Matteo Talmassons


Mastering complexity with Industry 4.0

I have been an enthusiast of Lean since when I heard for the first time the term JIT (Just-In-Time) when I was at the university in the late 1990s . The Toyota Way has been shaping the automotive manufacturing landscape, and beyond, for almost 50 years. And yet it’s still sound and alive. But a new buzzword is nowadays emerging, and this time it’s not coming from the distant Far East but from the technological heart of old Europe: I’m referring to Germany and I’m referring to Industrie 4.0, aka Industry 4.0. Nevertheless, again the new fashion appears to many equally exotic and ungraspable, reminding of the initial difficulties of a western audience to comprehend the Japanese theories when they started to spread worldwide in the early 1980s.

But today we are living in a connected world, and surely the speed with which all of us will become very familiar with the new trend will be unmatchable with what happened only 20 or 30 years ago. It’s not distant the time that we will be reading plenty of bestsellers about the new Industrial Revolution, and I’m looking forward to it. And it comes as no surprise that one of the very first books on this topic is a German Bachelor Thesis written in Shanghai. The author is Anton Frison and the title is «Impact of Industry 4.0 on Lean Methods and the Business of German and Chinese Manufacturer in China». I strongly suggest everybody to download it today on your Kindle device or app: Http://

I fully support the position of the book as I also strongly believe that there will be important synergies between Lean and Industry 4.0. Lean is basically a set of tools and practices aiming to reduce complexity, pushing down the responsibility, designing fail-safe processes, profiting of self-governed pull systems. It’s both intuitive and experienced in day-to-day practice that if actions are self-initiated (Kanban), if non-conforming products are mostly avoided (Poka-Yoke) and if workers manage directly all basic deviations (Sprint Meetings), efficiency goes up and costs go down.

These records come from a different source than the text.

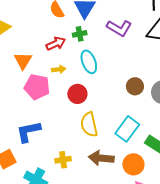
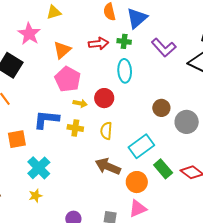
yellow arrow: (59, 69) -> (80, 103), moved
yellow semicircle: (89, 125) -> (106, 131), size x0.7
yellow cross: (63, 160) -> (75, 128), moved

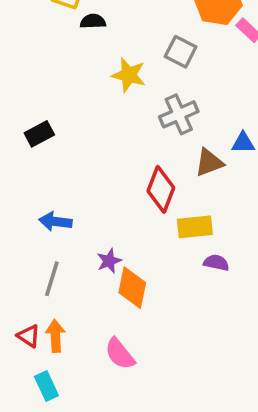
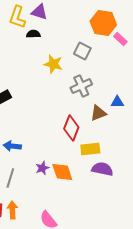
purple semicircle: (216, 263) -> (102, 169), size x1.5
orange diamond: (132, 288) -> (62, 172), moved, turned -30

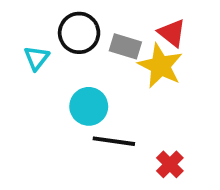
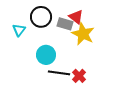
red triangle: (172, 33) -> (76, 17), moved
red cross: (170, 164) -> (79, 76), moved

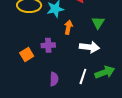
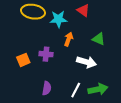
green triangle: (98, 23) -> (99, 39), turned -48

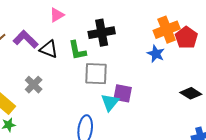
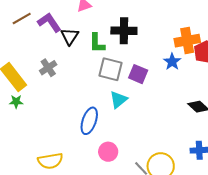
black triangle: (49, 49) -> (70, 36), turned 30
purple square: (123, 93) -> (138, 74), moved

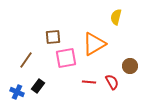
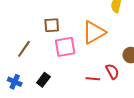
red line: (89, 82) -> (93, 79), moved
black rectangle: (38, 86) -> (43, 80), moved

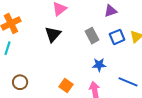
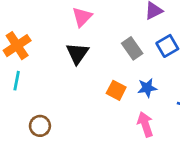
orange square: (66, 85) -> (116, 90), moved

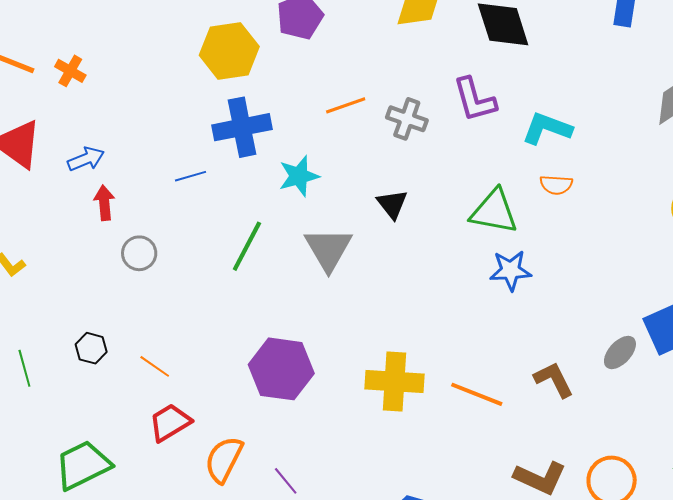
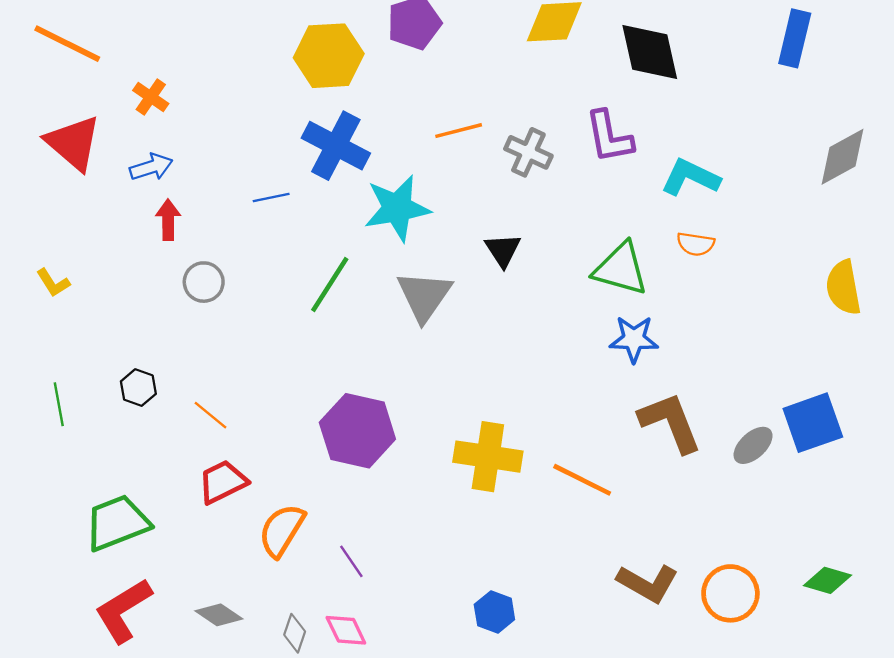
orange cross: (70, 71) -> (151, 97), moved
blue cross: (242, 127) -> (336, 146), turned 34
cyan star: (299, 176) -> (397, 208), size x1.4
brown L-shape: (554, 380) -> (670, 422), moved, size x1.4

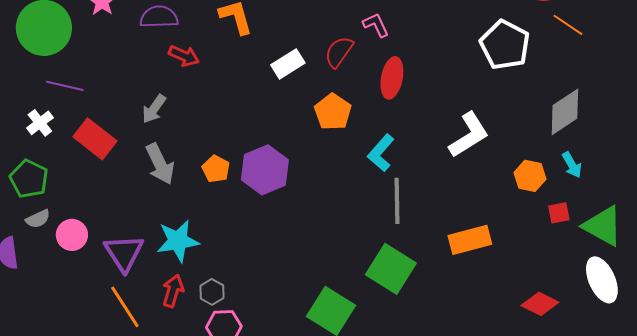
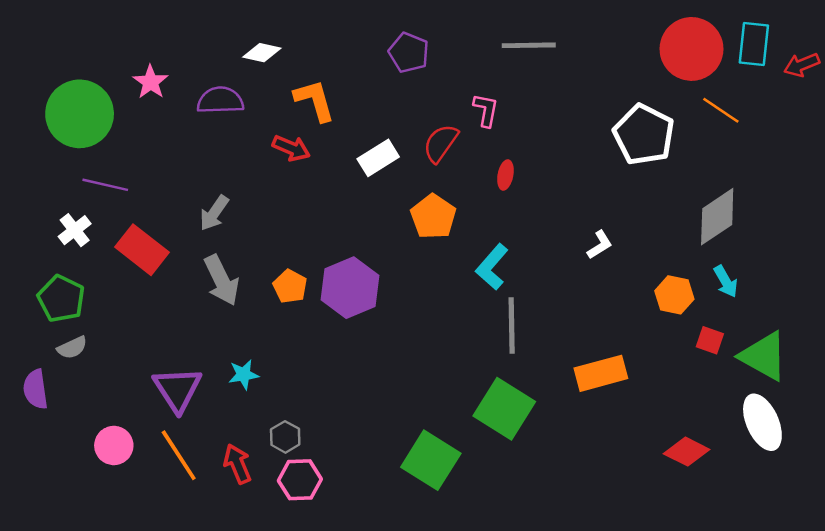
pink L-shape: (376, 25) -> (486, 110), turned 36
red arrow: (184, 56) -> (291, 148), moved
red ellipse: (392, 78) -> (505, 175), size x0.6
white L-shape: (469, 135) -> (600, 245), size x0.5
red square: (559, 213) -> (710, 340), turned 30
pink circle: (72, 235) -> (114, 445), moved
cyan star: (178, 241) -> (244, 375), size x0.6
red arrow: (173, 291) -> (237, 464), moved, turned -40

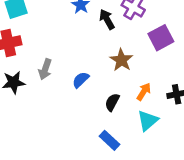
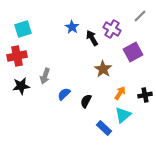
blue semicircle: (81, 80) -> (64, 94), moved
black semicircle: (112, 102) -> (86, 101), moved
blue rectangle: (110, 140) -> (104, 128), moved

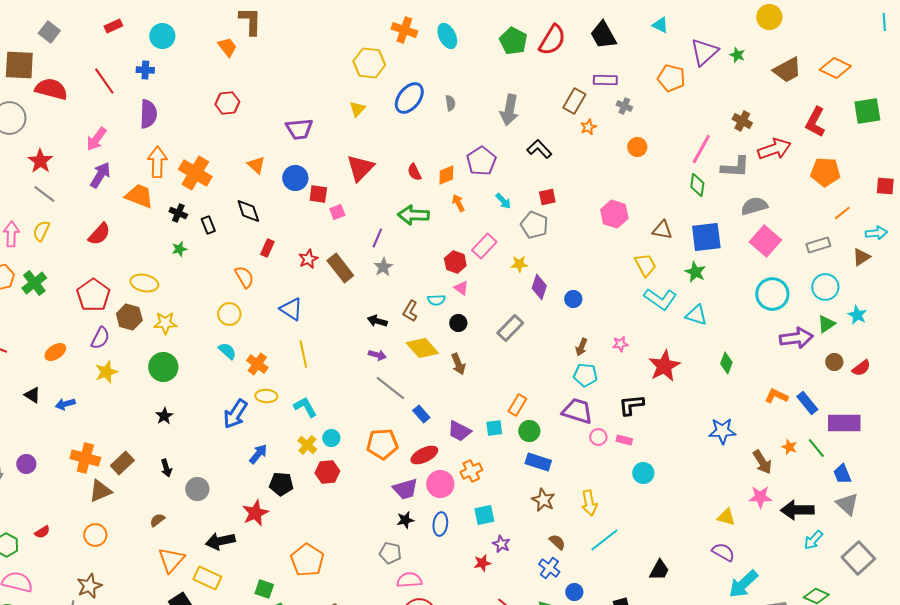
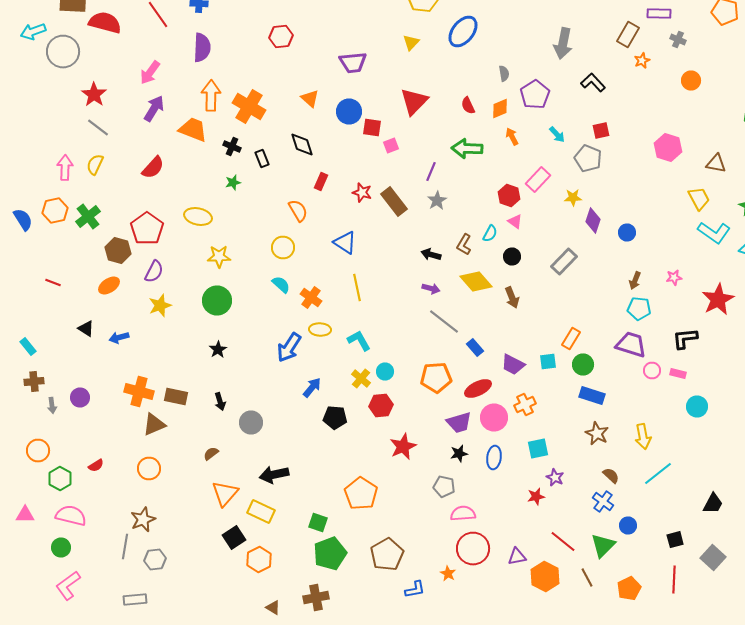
gray semicircle: (450, 103) -> (504, 74), moved
red star: (308, 259) -> (362, 192), turned -30
cyan semicircle: (436, 300) -> (490, 234), turned -60
brown hexagon: (129, 317) -> (118, 250), moved
brown rectangle: (122, 463) -> (176, 396), turned 55
red star: (255, 513) -> (403, 446), moved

Toyota Way is rooted in post-second world war Japan. At that time technology was not yet advanced enough to assure an extensive error-proof application to the current manufacturing processes. Therefore Taiichi Ohno and Eiji Toyoda had to look for practical and affordable solutions to design their system.

Today things have evolved dramatically. Technology is everywhere and reached an unprecedented level of reliability. New applications are on the horizon such as 3D printing for prototyping and spare parts, digitalisation for cascading updates of all workshop documentation, lightweight robots promising to operate with the worker in their immediate environment without the need of safety areas, self-routing and self-conscious handling units providing transparent data about production progress, machine integrated and process interconnected 3D measurements, smart glasses for augmented reality and IR/US tracked gloves for real-time detection of workers’ movement, etc.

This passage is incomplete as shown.